Over the weekend, federal immigration authorities arrested Mahmoud Khalil, a Palestinian activist who reportedly played a prominent part in protests against Israel at the university.
Khalil, in the U.S. as a permanent resident with a green card, was a graduate student until this past December. ICE agents acted on orders from the State Department to revoke his student visa.

Immigration experts say detaining a legal permanent resident who has not been charged with a crime marks an extraordinary move with an uncertain legal foundation, but Campus Reform's Zachary Marschall thinks this arrest will be the first of many as the Trump administration follows through on its promises.

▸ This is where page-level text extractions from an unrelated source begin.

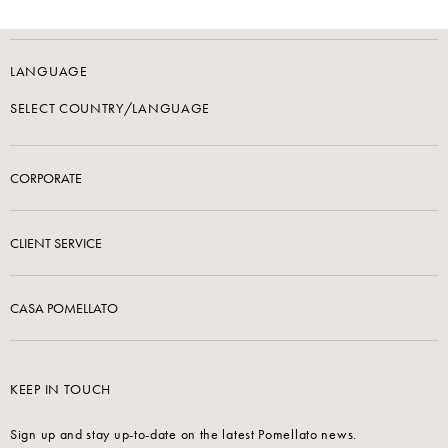
LANGUAGE
SELECT COUNTRY/LANGUAGE
CORPORATE
CLIENT SERVICE
CASA POMELLATO
KEEP IN TOUCH
Sign up and stay up-to-date on the latest Pomellato news.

"Columbia University is a house of cards, and it's about to fall," he says. "It deserves to … because Colombia is where the encampment protests started last year, and it is a hotbed of radical terrorism that has yet to be quelled."
This is the first known deportation as part of President Trump's promised action against students who took part in the antisemitic protests that picked up following the October 7, 2023 terror attack on Israel.
"I think we're going to see more arrests and more exposure of what the faculty has been complicit in, too," Marschall tells AFN.
That includes faculty support for anti-Israel and anti-American protests and problematic Gender Studies Departments.
Secretary of State Marco Rubio said in a weekend post on X that the Trump administration "will be revoking the visas and/or green cards of Hamas supporters in America so they can be deported."
Deportation proceedings can be brought against green card holders who participate in illegal activity, including supporting a terrorist group.